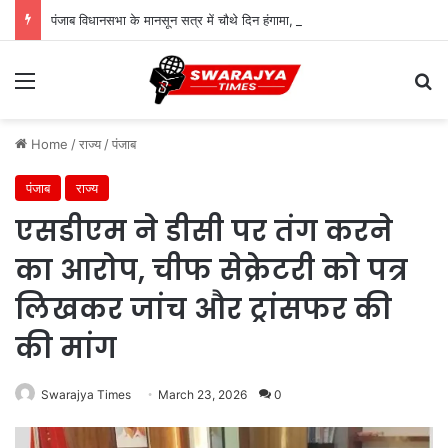
पंजाब विधानसभा के मानसून सत्र में चौथे दिन हंगामा, बरगाड़ी-बहबल कलां मामले पर विपक्ष का जोरदार प्रदर्शन
Menu
Se
Home
/
राज्य
/
पंजाब
पंजाब
राज्य
एसडीएम ने डीसी पर तंग करने
का आरोप, चीफ सेक्रेटरी को पत्र
लिखकर जांच और ट्रांसफर की
की मांग
Swarajya Times
March 23, 2026
0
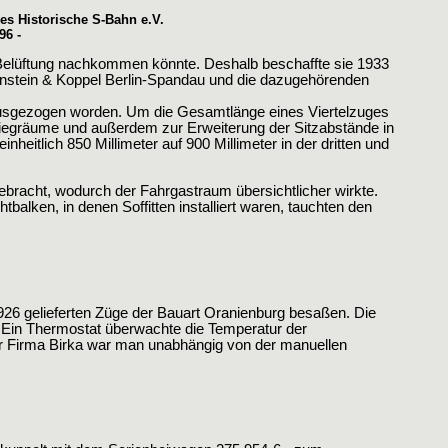
es Historische S-Bahn e.V.
96 -
Belüftung nachkommen könnte. Deshalb beschaffte sie 1933
renstein & Koppel Berlin-Spandau und die dazugehörenden
inausgezogen worden. Um die Gesamtlänge eines Viertelzuges
iegräume und außerdem zur Erweiterung der Sitzabstände in
heitlich 850 Millimeter auf 900 Millimeter in der dritten und
racht, wodurch der Fahrgastraum übersichtlicher wirkte.
alken, in denen Soffitten installiert waren, tauchten den
1926 gelieferten Züge der Bauart Oranienburg besaßen. Die
 Ein Thermostat überwachte die Temperatur der
er Firma Birka war man unabhängig von der manuellen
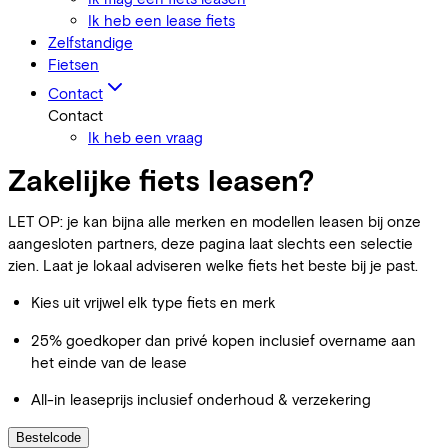
Ik heb een lease fiets
Zelfstandige
Fietsen
Contact
Contact
Ik heb een vraag
Zakelijke fiets leasen?
LET OP: je kan bijna alle merken en modellen leasen bij onze
aangesloten partners, deze pagina laat slechts een selectie
zien. Laat je lokaal adviseren welke fiets het beste bij je past.
Kies uit vrijwel elk type fiets en merk
25% goedkoper dan privé kopen inclusief overname aan
het einde van de lease
All-in leaseprijs inclusief onderhoud & verzekering
Bestelcode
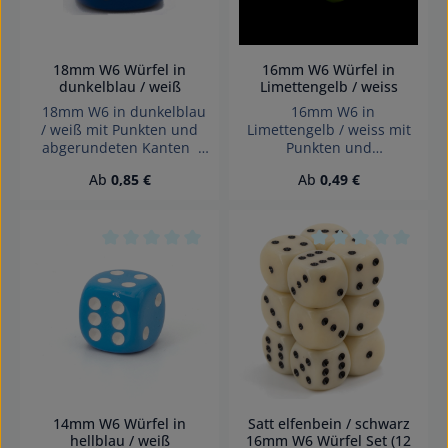
18mm W6 Würfel in
16mm W6 Würfel in
dunkelblau / weiß
Limettengelb / weiss
18mm W6 in dunkelblau
16mm W6 in
/ weiß mit Punkten und
Limettengelb / weiss mit
abgerundeten Kanten
Punkten und
Effekte: Satt Würfel made
abgerundeten Kanten
Regulärer Preis:
Regulärer Preis:
Ab
0,85 €
Ab
0,49 €
in Germany Achtung!
Effekte: Satt Würfel made
Wegen verschluckbarer
in Germany Achtung!
Kleinteile nicht für Kinder
Wegen verschluckbarer
unter 3 Jahren geeignet.
Kleinteile nicht für Kinder
Erstickungsgefahr!
unter 3 Jahren geeignet.
Durchschnittliche Bewertung von 0 von 5 Sterne
Durchschnittliche 
Erstickungsgefahr!
14mm W6 Würfel in
Satt elfenbein / schwarz
hellblau / weiß
16mm W6 Würfel Set (12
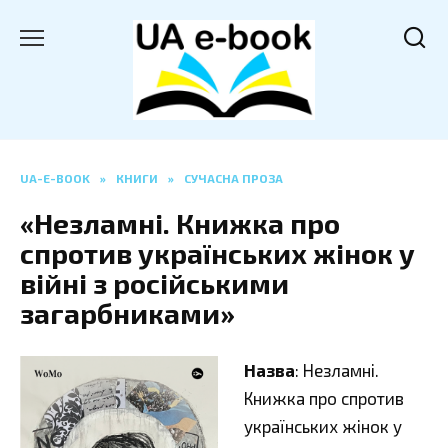
Перейти
до
вмісту
UA-E-BOOK
»
КНИГИ
»
СУЧАСНА ПРОЗА
«Незламні. Книжка про
спротив українських жінок у
війні з російськими
загарбниками»
Назва
: Незламні.
Книжка про спротив
українських жінок у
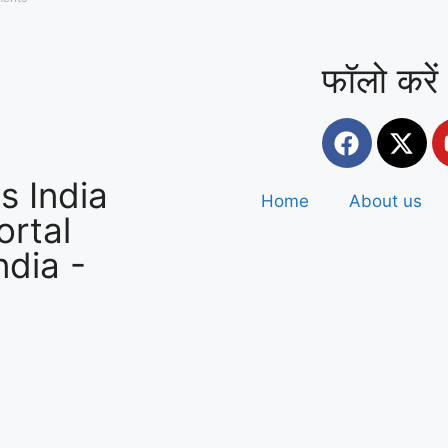
मुस्तैद
फॉलो करें
 India
Home
About us
rtal
ndia
-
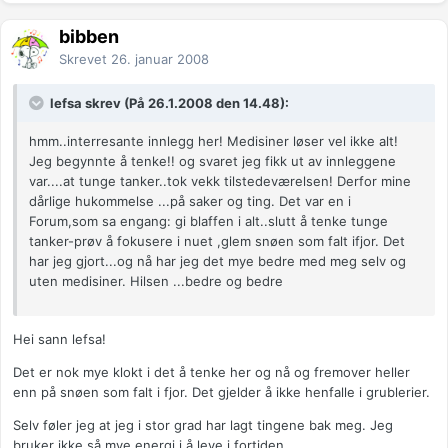
bibben
Skrevet
26. januar 2008
lefsa skrev (På 26.1.2008 den 14.48):
hmm..interresante innlegg her! Medisiner løser vel ikke alt!
Jeg begynnte å tenke!! og svaret jeg fikk ut av innleggene
var....at tunge tanker..tok vekk tilstedeværelsen! Derfor mine
dårlige hukommelse ...på saker og ting. Det var en i
Forum,som sa engang: gi blaffen i alt..slutt å tenke tunge
tanker-prøv å fokusere i nuet ,glem snøen som falt ifjor. Det
har jeg gjort...og nå har jeg det mye bedre med meg selv og
uten medisiner. Hilsen ...bedre og bedre
Hei sann lefsa!
Det er nok mye klokt i det å tenke her og nå og fremover heller
enn på snøen som falt i fjor. Det gjelder å ikke henfalle i grublerier.
Selv føler jeg at jeg i stor grad har lagt tingene bak meg. Jeg
bruker ikke så mye energi i å leve i fortiden.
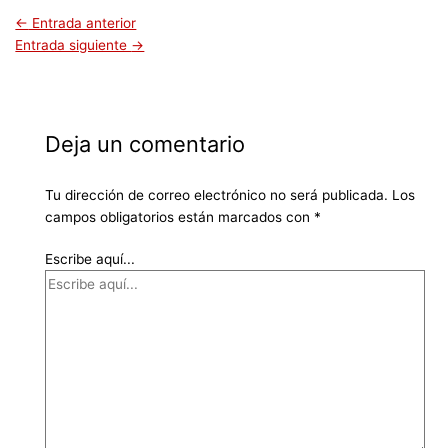
←
Entrada anterior
Entrada siguiente
→
Deja un comentario
Tu dirección de correo electrónico no será publicada.
Los
campos obligatorios están marcados con
*
Escribe aquí...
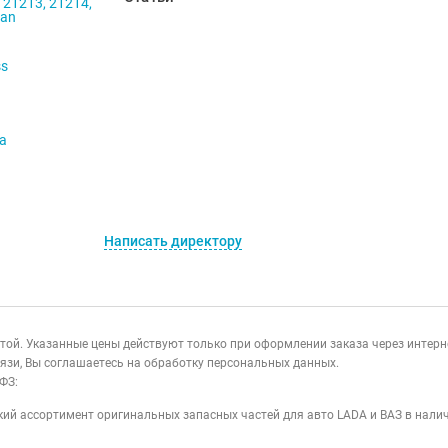
 21213, 21214,
ban
ss
va
Написать директору
ертой. Указанные цены действуют только при оформлении заказа через интер
язи, Вы соглашаетесь на обработку персональных данных.
ФЗ:
ий ассортимент оригинальных запасных частей для авто LADA и ВАЗ в налич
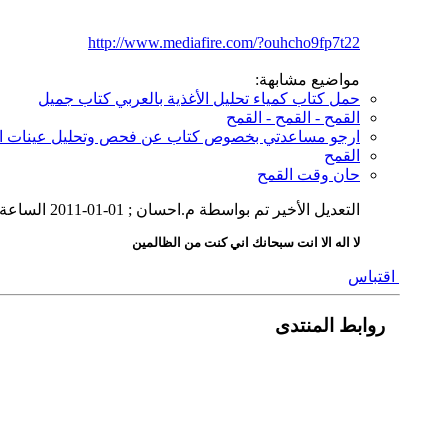
http://www.mediafire.com/?ouhcho9fp7t22
مواضيع مشابهة:
حمل كتاب كمياء تحليل الأغذية بالعربي كتاب جميل
القمح - القمح - القمح
ارجو مساعدتي بخصوص كتاب عن فحص وتحليل عينات ا
القمح
حان وقت القمح
التعديل الأخير تم بواسطة م.احسان ; 01-01-2011 الساعة
لا اله الا انت سبحانك اني كنت من الظالمين
اقتباس
روابط المنتدى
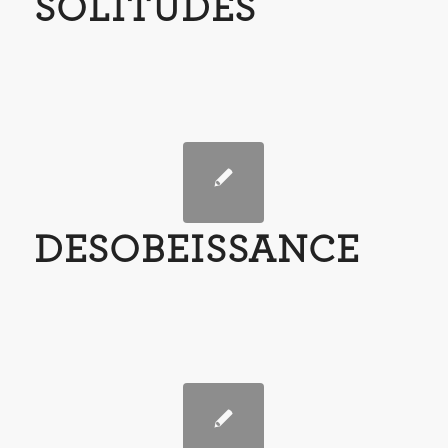
SOLITUDES
DESOBEISSANCE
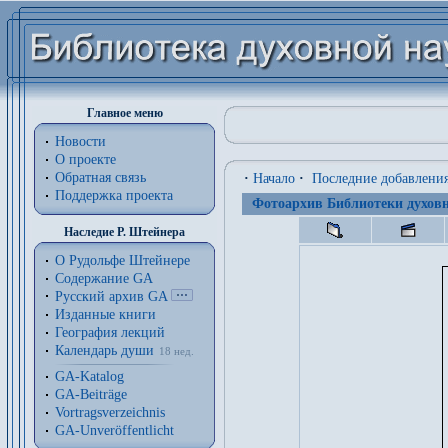
Главное меню
Новости
О проекте
Обратная связь
·
Начало
·
Последние добавлени
Поддержка проекта
Фотоархив Библиотеки духовн
Наследие Р. Штейнера
О Рудольфе Штейнере
Содержание GA
Русский архив GA
Изданные книги
География лекций
Календарь души
18 нед.
GA-Katalog
GA-Beiträge
Vortragsverzeichnis
GA-Unveröffentlicht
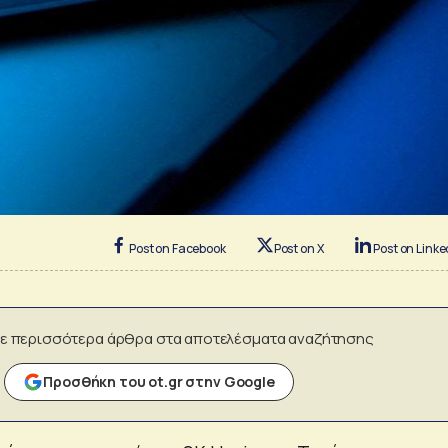
Post on Facebook
Post on X
Post on Linke
ε περισσότερα άρθρα στα αποτελέσματα αναζήτησης
Προσθήκη του ot.gr στην Google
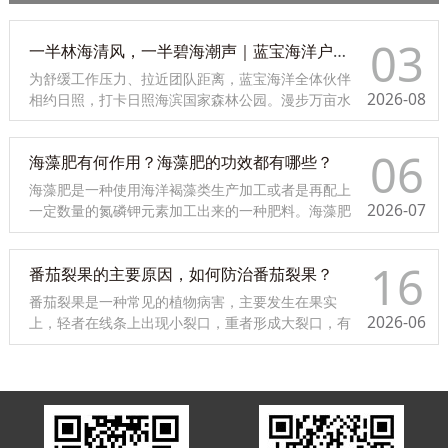
03
一半林海清风，一半碧海潮声｜蓝宝海洋户外团建活动
为舒缓工作压力、拉近团队距离，蓝宝海洋全体伙伴
2026-08
相约日照，打卡日照海滨国家森林公园。漫步万亩水
杉秘境、探秘【森活木趣・木育森林】，登功勋军舰
感悟海防力量，顺路探访本地渔家海岸任家台。林海
06
海藻肥有何作用？海藻肥的功效都有哪些？
清风、木质童趣、碧海浪潮、渔家烟火相融，在自然
与创意之中凝聚同心力量。
海藻肥是一种使用海洋褐藻类生产加工或者是再配上
2026-07
一定数量的氮磷钾元素加工出来的一种肥料。海藻肥
含有大量从海藻中提取的有利于植物生长发育的天然
生物活性物质和海藻从海洋中吸收并富集在体内的矿
16
番茄裂果的主要原因，如何防治番茄裂果？
物质元素，与传统肥料相比，其营养全面，施用后作
物生长均衡，增产显着，且极少出现缺素症。
番茄裂果是一种常见的植物病害，主要发生在果实
2026-06
上，轻者在线条上出现小裂口，重者形成大裂口，有
时胎座种子外露。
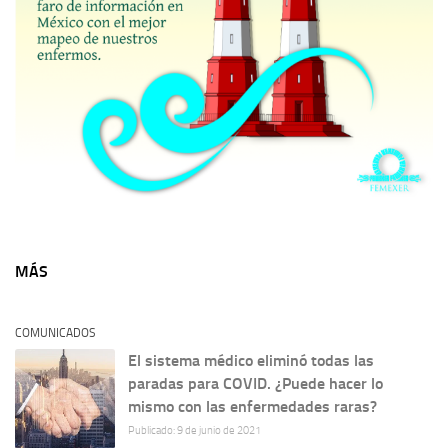
MÁS
COMUNICADOS
El sistema médico eliminó todas las
paradas para COVID. ¿Puede hacer lo
mismo con las enfermedades raras?
Publicado: 9 de junio de 2021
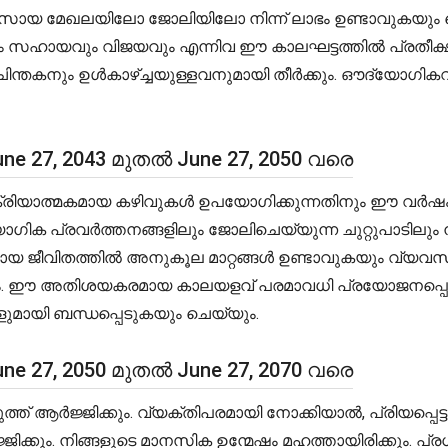
വസായ മേഖലയിലോ ജോലിയിലോ നിന്ന് ലാഭം ഉണ്ടാവുകയും ച
ന്നും സഹായവും വിജയവും എന്നിവ ഈ കാലഘട്ടത്തിൽ പ്രതീക
ിന്തകനും ഉൾകാഴ്ച്ചയുള്ളവനുമായി തീർക്കും. ഔദ്യോഗി
e 27, 2043 മുതൽ June 27, 2050 വരെ
ക്രിയാത്മകമായ കഴിവുകൾ ഉപയോഗിക്കുന്നതിനും ഈ വർഷം
പ്രവർത്തനങ്ങളിലും ജോലിചെയ്യുന്ന ചുറ്റുപാടിലും നിങ്
ുമായ ജീവിതത്തിൽ അനുകൂല മാറ്റങ്ങൾ ഉണ്ടാവുകയും വ്
 ഈ അതിശയകരമായ കാലയളവ് പരമാവധി പ്രയോജനപ്പെടുത
ളുമായി ബന്ധപ്പെടുകയും ചെയ്യും.
e 27, 2050 മുതൽ June 27, 2070 വരെ
ല കരുത്ത് ആർജ്ജിക്കും. വ്യക്തിപരമായി നോക്കിയാൽ, പ്രി
ജിക്കും. നിങ്ങളുടെ മാനസിക ഉന്മേഷം മഹത്തായിരിക്കും. പ്ര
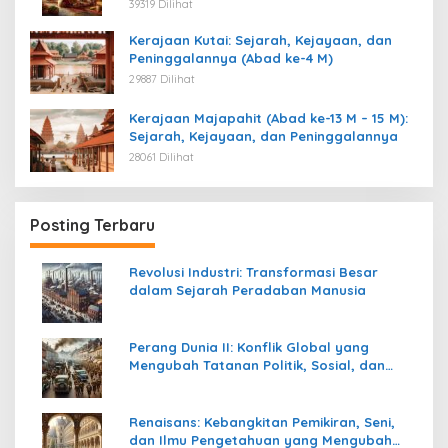
Kemerdekaan
39319 Dilihat
Kerajaan Kutai: Sejarah, Kejayaan, dan
Peninggalannya (Abad ke-4 M)
29887 Dilihat
Kerajaan Majapahit (Abad ke-13 M – 15 M):
Sejarah, Kejayaan, dan Peninggalannya
28061 Dilihat
Posting Terbaru
Revolusi Industri: Transformasi Besar
dalam Sejarah Peradaban Manusia
Perang Dunia II: Konflik Global yang
Mengubah Tatanan Politik, Sosial, dan
Peradaban Dunia
Renaisans: Kebangkitan Pemikiran, Seni,
dan Ilmu Pengetahuan yang Mengubah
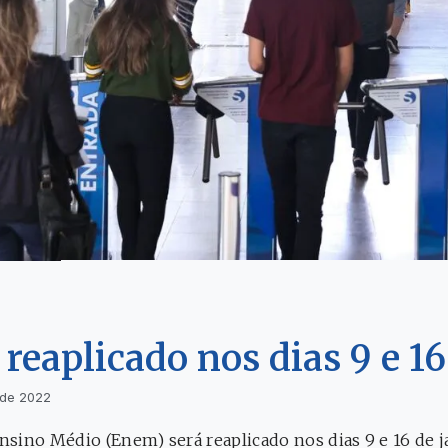
reaplicado nos dias 9 e 16
 de 2022
sino Médio (Enem) será reaplicado nos dias 9 e 16 de j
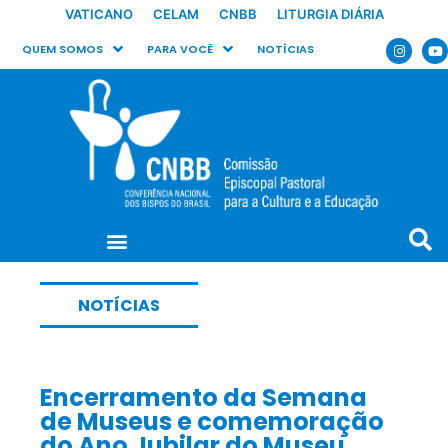
VATICANO
CELAM
CNBB
LITURGIA DIÁRIA
QUEM SOMOS
PARA VOCÊ
NOTÍCIAS
NOTÍCIAS
Encerramento da Semana
de Museus e comemoração
do Ano Jubilar do Museu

* Work task *
For the string "Limettengelb", work out how many lines of the data contain it; answer with the number alone.

* Solution for this exercise *
2